Published: 29 January 2009

Abstract

Background

We investigated the influence of genotyping errors on the type I error rate and empirical power of two haplotype based association methods applied to candidate regions. We compared the performance of the Mantel Statistic Using Haplotype Sharing and the haplotype frequency based score test with that of the Armitage trend test.

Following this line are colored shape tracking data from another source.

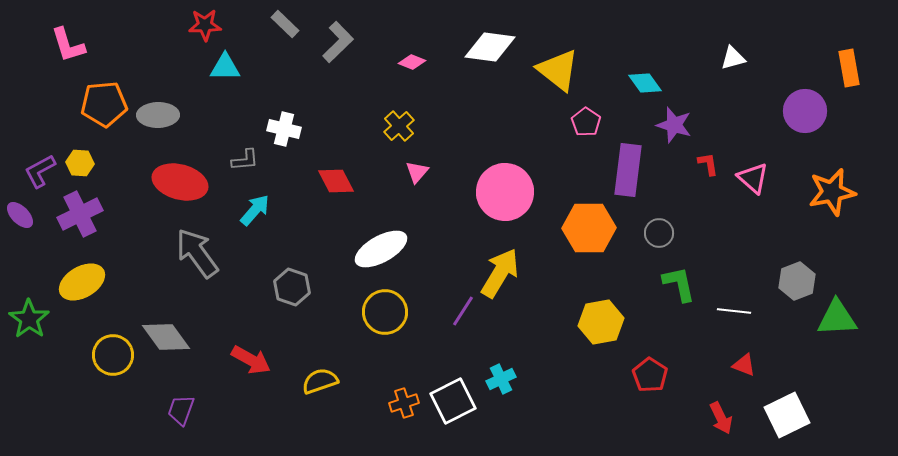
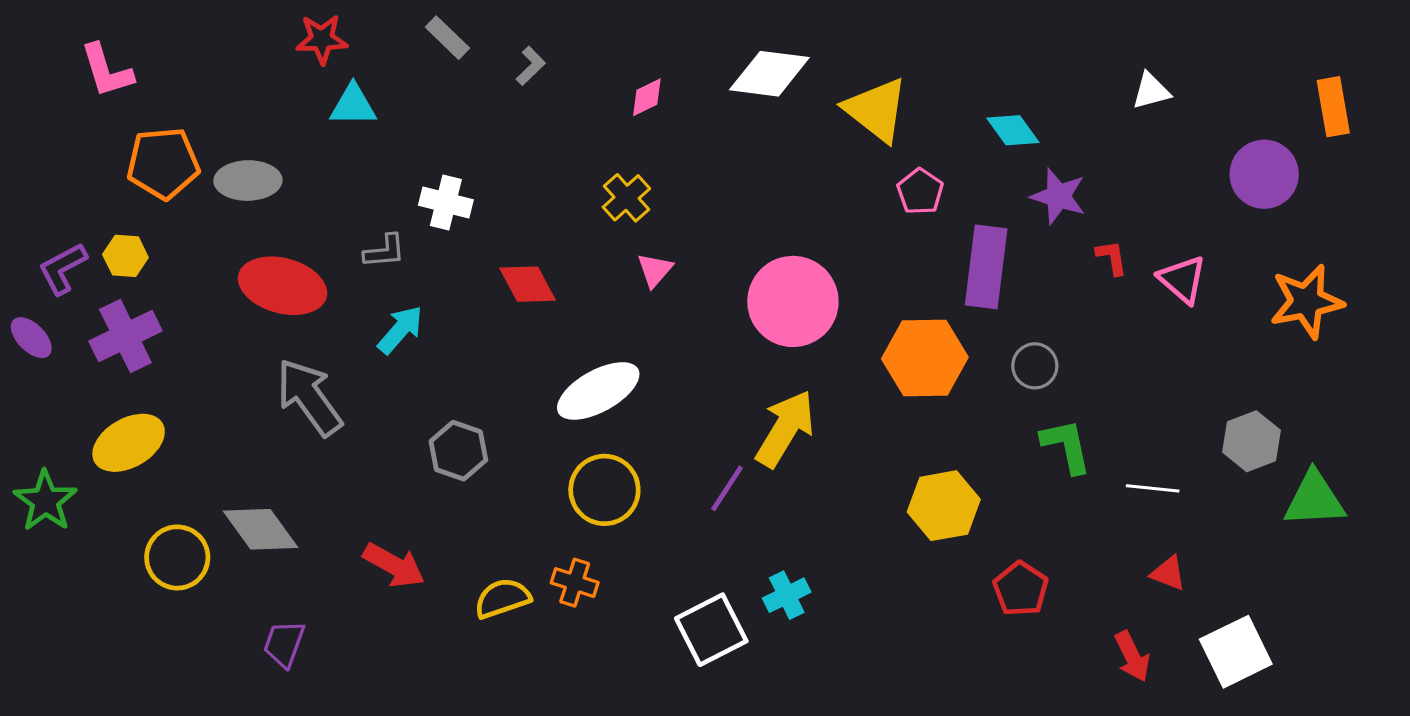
gray L-shape: (338, 42) -> (531, 66), size x0.6
pink diamond: (412, 62) -> (647, 97), turned -48
orange cross: (404, 403) -> (575, 583), moved, turned 36

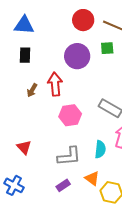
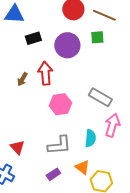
black rectangle: (25, 55) -> (33, 38), moved, turned 70
red triangle: (24, 147) -> (17, 147), moved

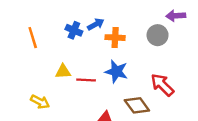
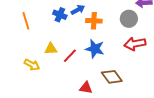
red line: (86, 80) -> (70, 56), turned -49
red arrow: (162, 85) -> (135, 44), moved, turned -55
yellow arrow: (40, 102) -> (32, 65), moved

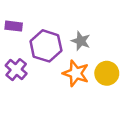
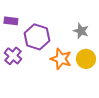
gray star: (81, 41) -> (81, 31), moved

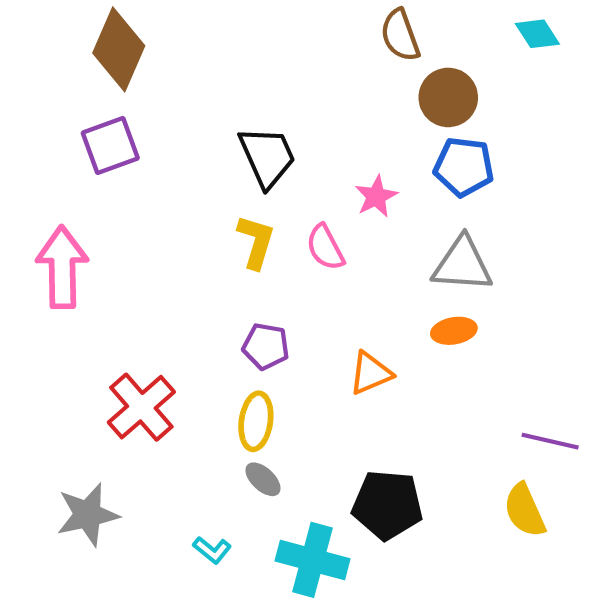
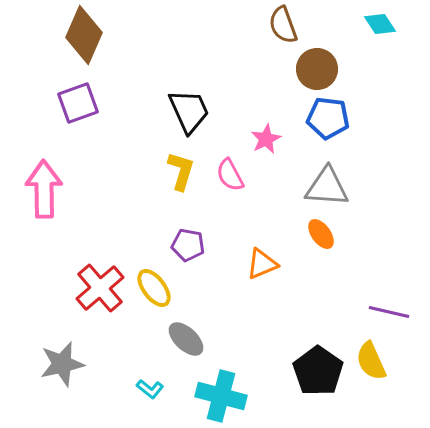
orange ellipse: (454, 331) -> (321, 234), turned 64
yellow ellipse: (256, 421) -> (154, 288), moved, turned -45
gray ellipse: (263, 479) -> (186, 339), size x1.4
black pentagon: (387, 505) -> (318, 371), moved, turned 30

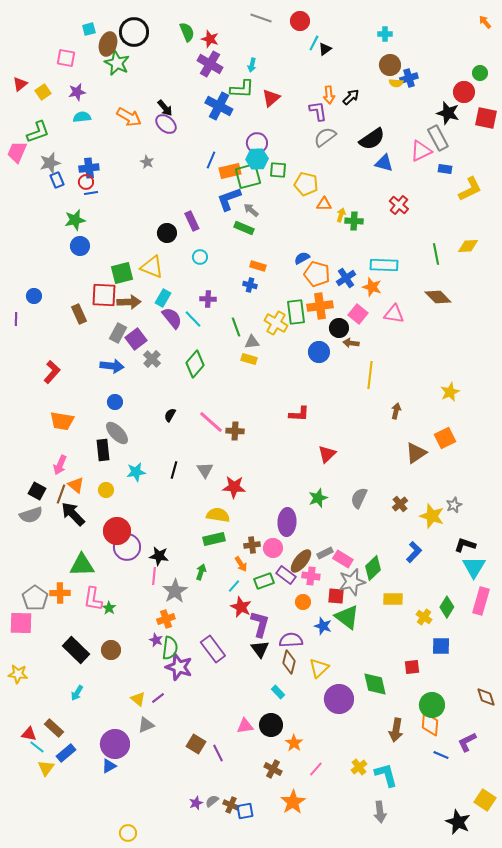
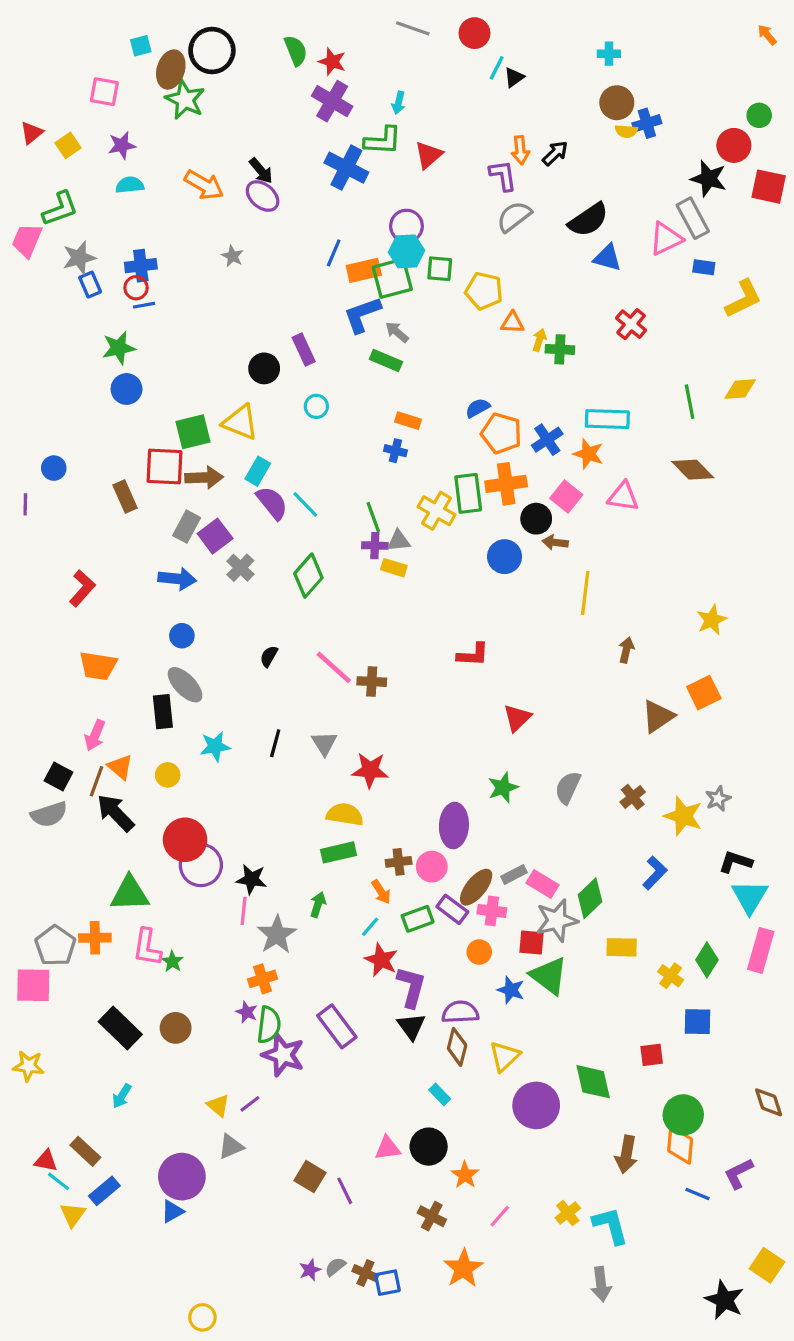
purple cross: (208, 299) -> (375, 546), moved

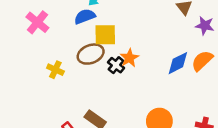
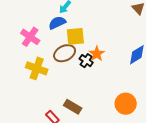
pink cross: (37, 22) -> (30, 37), moved
yellow cross: (55, 70) -> (37, 68), size x1.5

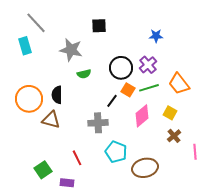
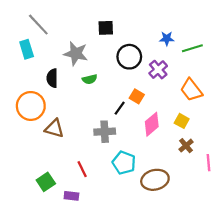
black circle: (121, 68) -> (129, 57), moved
green line: (149, 88) -> (192, 48), moved
black semicircle: (57, 95) -> (52, 78), moved

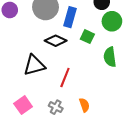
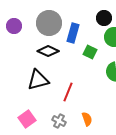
black diamond: (56, 41) -> (48, 51), moved

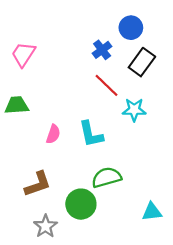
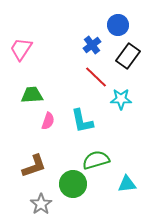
green trapezoid: (17, 105) -> (32, 95), moved
cyan triangle: (152, 212) -> (127, 184), moved

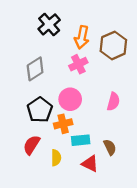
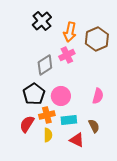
gray diamond: (35, 69) -> (45, 65), moved
pink circle: (70, 99) -> (61, 96), moved
pink semicircle: (113, 102) -> (98, 96), moved
orange cross: (63, 124) -> (47, 115), moved

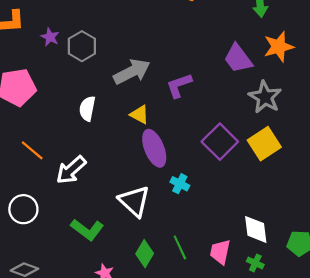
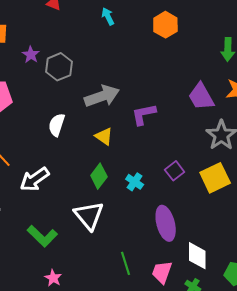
purple square: (220, 142) -> (175, 171), size x0.6
purple ellipse: (154, 148) -> (166, 223), moved
cyan cross: (180, 184) -> (135, 182), moved
green diamond: (145, 254) -> (99, 176), moved

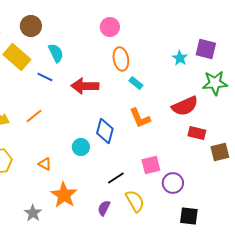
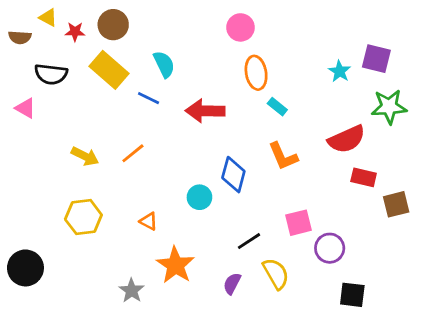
brown circle: (31, 26) -> (113, 25), moved

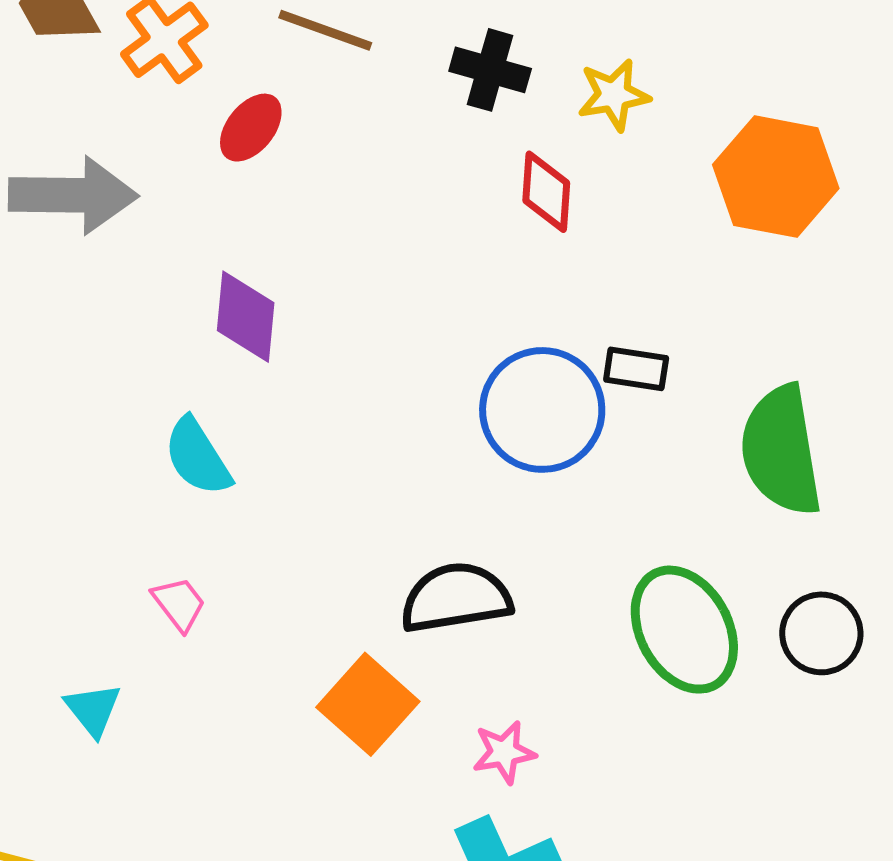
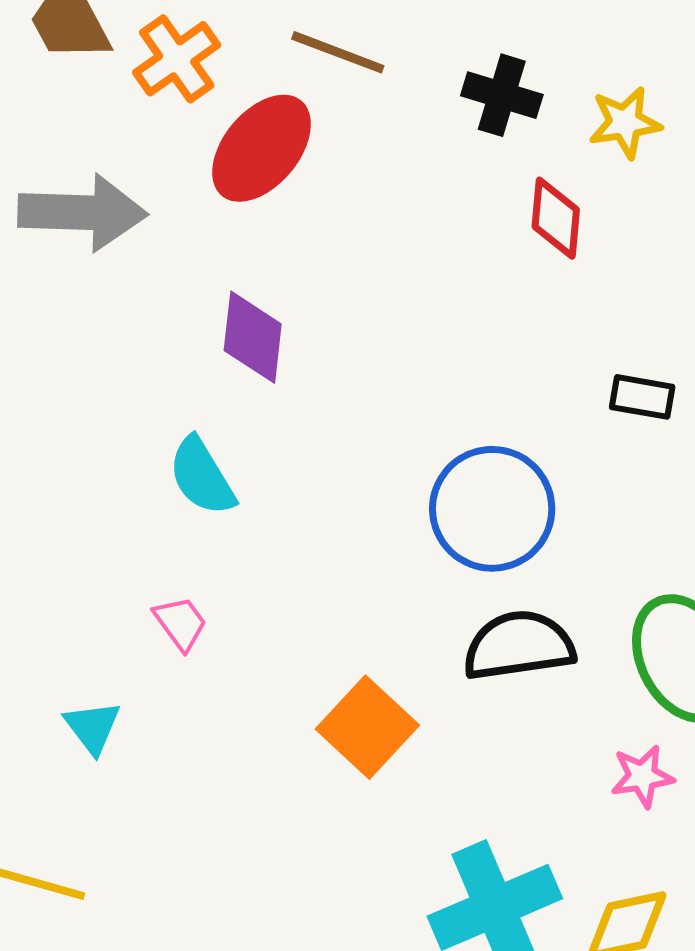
red ellipse: (251, 128) -> (262, 148), size x1.6
blue circle: (542, 410) -> (492, 509), moved
black semicircle: (456, 598) -> (519, 646), moved
pink star: (504, 752) -> (642, 776), moved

Our study is based on 1000 replication of simulated case-control data settings with 500 cases and 500 controls, respectively. One of the examined markers was set to be the disease locus with a simulated odds ratio of 3. Differential and non-differential genotyping errors were introduced following a misclassification model with varying mean error rates per locus in the range of 0.2% to 15.6%.

Results

We found that the type I error rate of all three test statistics hold the nominal significance level in the presence of nondifferential genotyping errors and low error rates. For high and differential error rates, the type I error rate of all three test statistics was inflated, even when genetic markers not in Hardy-Weinberg Equilibrium were removed. The empirical power of all three association test statistics remained high at around 89% to 94% when genotyping error rates were low, but decreased to 48% to 80% for high and nondifferential genotyping error rates.

Conclusion

Currently realistic genotyping error rates for candidate gene analysis (mean error rate per locus of 0.2%) pose no significant problem for the type I error rate as well as the power of all three investigated test statistics.